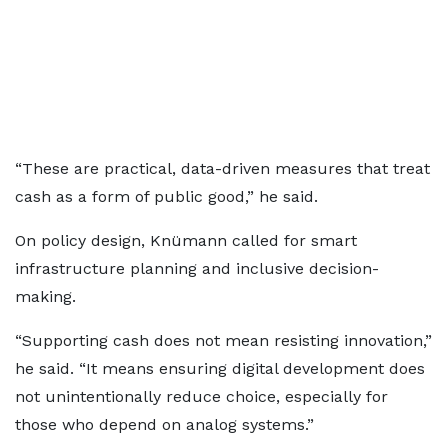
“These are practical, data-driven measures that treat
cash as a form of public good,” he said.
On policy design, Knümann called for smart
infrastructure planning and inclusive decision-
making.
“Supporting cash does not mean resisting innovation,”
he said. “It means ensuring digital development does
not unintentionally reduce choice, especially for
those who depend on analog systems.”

==

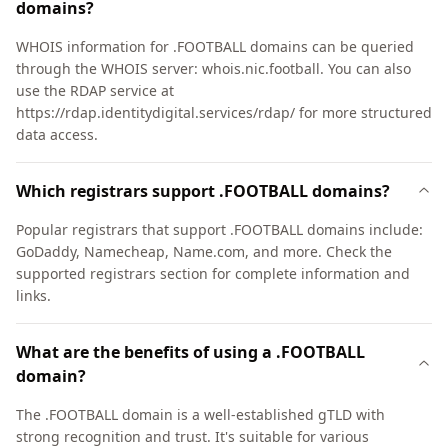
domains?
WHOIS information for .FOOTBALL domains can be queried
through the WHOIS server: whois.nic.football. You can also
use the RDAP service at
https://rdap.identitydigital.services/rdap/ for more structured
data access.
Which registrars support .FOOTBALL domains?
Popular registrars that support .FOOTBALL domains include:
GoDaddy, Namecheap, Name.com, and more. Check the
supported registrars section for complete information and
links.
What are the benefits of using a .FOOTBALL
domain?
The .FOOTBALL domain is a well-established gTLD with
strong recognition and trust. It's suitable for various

* * *

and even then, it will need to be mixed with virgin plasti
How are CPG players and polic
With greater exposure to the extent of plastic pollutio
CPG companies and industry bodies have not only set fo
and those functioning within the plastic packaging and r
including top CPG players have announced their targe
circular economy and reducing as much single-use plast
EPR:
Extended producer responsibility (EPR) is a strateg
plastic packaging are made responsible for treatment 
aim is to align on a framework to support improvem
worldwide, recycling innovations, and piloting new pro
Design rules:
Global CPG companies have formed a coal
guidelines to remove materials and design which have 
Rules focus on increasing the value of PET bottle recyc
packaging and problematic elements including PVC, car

Task prompt
Look above for the line that contains "cash does not". Starting there, transcribe every line exactly until you have copied the line that contains "those who depend".

Written solution
“Supporting cash does not mean resisting innovation,”
he said. “It means ensuring digital development does
not unintentionally reduce choice, especially for
those who depend on analog systems.”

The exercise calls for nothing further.